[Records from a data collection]
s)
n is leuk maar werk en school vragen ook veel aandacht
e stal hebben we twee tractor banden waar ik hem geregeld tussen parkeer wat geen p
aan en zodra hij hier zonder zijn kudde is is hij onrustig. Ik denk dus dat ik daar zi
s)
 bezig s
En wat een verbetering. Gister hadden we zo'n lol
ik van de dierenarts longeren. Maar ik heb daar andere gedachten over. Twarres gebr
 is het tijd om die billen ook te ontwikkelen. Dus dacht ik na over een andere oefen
* * *
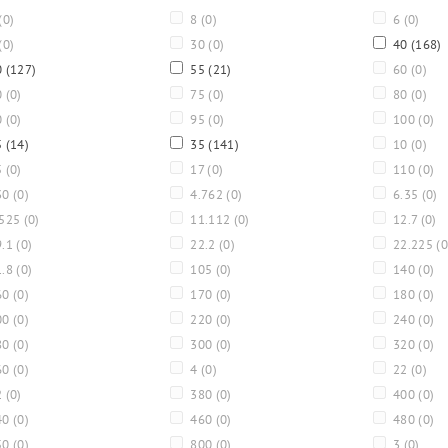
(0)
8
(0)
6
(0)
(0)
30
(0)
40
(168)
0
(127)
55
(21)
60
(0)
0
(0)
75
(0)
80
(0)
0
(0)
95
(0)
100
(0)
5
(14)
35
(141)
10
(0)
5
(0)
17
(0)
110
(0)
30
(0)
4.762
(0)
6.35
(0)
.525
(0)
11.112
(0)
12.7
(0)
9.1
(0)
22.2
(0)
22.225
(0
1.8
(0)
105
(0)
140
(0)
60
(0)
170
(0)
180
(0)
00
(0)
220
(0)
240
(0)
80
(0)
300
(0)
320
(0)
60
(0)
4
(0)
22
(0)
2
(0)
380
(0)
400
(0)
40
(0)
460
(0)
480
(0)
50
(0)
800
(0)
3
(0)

[Exercise instructions] Answer with one number only: how many lines of the entries above include the word "daar"?

[Response area] 2